O extraordinário volume de resíduo não tratado segue para lixões, conduta que acaba provocando acidentes ambientais bastante graves, além dos problemas de saúde pública. Os 2 milhões de resíduos industriais jogados em lixões significam futuras contaminações e agressões ao meio ambiente, comenta Carlos Fernandes, presidente da Abetre. No Estado de São Paulo, por exemplo, já existem, hoje, 184 áreas contaminadas e outras 277 estão sob suspeita de contaminação.

A recente Pesquisa Nacional de Saneamento Básico (PNSB) realizada pelo IBGE colheu dados alarmantes quanto ao destino das 4.000 toneladas de resíduos produzidos pelos serviços de saúde, coletadas diariamente e provenientes dos 5.507 municípios brasileiros. Apenas 14% das prefeituras pesquisadas afirmaram tratar do lixo de saúde de forma adequada. Este tipo de lixo "é um reservatório de microorganismos potencialmente perigosos, afirma documento da OMS (Organização Mundial da Saúde)".

Para os resíduos de saúde classificados como patogênicos, por exemplo, uma das alternativas consideradas adequadas pelo Conselho Nacional do Meio Ambiente (Conama) é a incineração. A redução de passivos ambientais constituídos por resíduos perigosos tem encontrado na incineração em alta temperatura, a melhor técnica disponível e mais segura, confirma engenheiro químico de uma empresa.

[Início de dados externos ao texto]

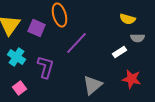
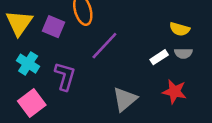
yellow semicircle: (128, 19) -> (180, 29), moved
gray semicircle: (138, 38) -> (183, 53), moved
pink square: (20, 88) -> (32, 103), size x1.5

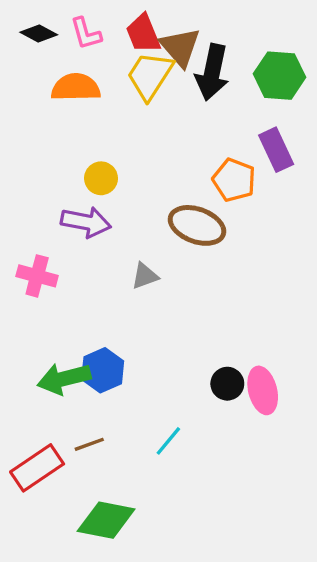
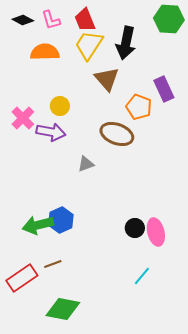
brown triangle: (180, 47) -> (107, 79), moved
green hexagon: (279, 76) -> (169, 19), moved
pink cross: (37, 276) -> (23, 118), moved, turned 30
cyan line: (168, 441) -> (142, 276), moved

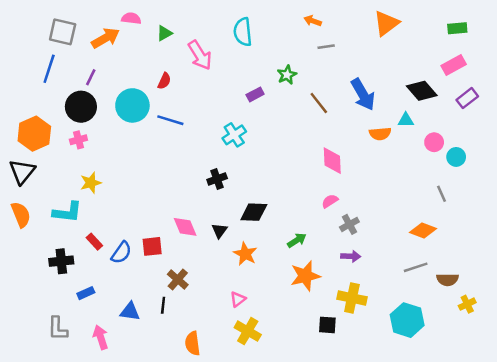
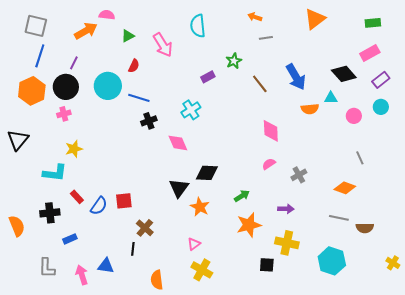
gray square: (63, 32) -> (36, 26), moved
green triangle: (164, 33) -> (128, 36), moved
orange hexagon: (34, 134) -> (32, 91), moved
cyan circle: (456, 157) -> (381, 107), moved
black cross: (217, 179) -> (149, 121), moved
orange semicircle: (21, 215) -> (17, 226), moved
gray cross: (349, 224) -> (299, 175), moved
pink diamond: (185, 227) -> (178, 143), moved
black triangle: (219, 231) -> (179, 188), size x1.5
gray line: (416, 267) -> (339, 218), turned 30
yellow cross: (467, 304) -> (393, 263), moved, turned -32
blue triangle: (130, 311) -> (106, 266), moved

No Brasil, a destruição de resíduos pela via do tratamento térmico pode contar com os incineradores industriais e com o co-processamento em fornos de produção de clinquer (cimenteiras). A Resolução Conama 264/99 não permite que os resíduos domiciliares brutos e certos resíduos perigosos venham a ser processados em cimenteiras, tais como os provenientes dos serviços de saúde, os rejeitos radioativos, os explosivos, os organoclorados, os agrotóxicos e afins.

Método Contestado

Recentemente o Greenpeace (organização-não-governamental ambientalista) criticou a nova proposta para a Política Nacional de Resíduos Sólidos (PNRS) apresentada à Comissão Especial de Resíduos Sólidos da Câmara Federal pelo seu relator deputado federal Emerson Kapaz (PPS-SP). A entidade reclama, que no documento, a incineração e o co-processamento em fornos de cimento são apresentados como as principais políticas para a redução de resíduos.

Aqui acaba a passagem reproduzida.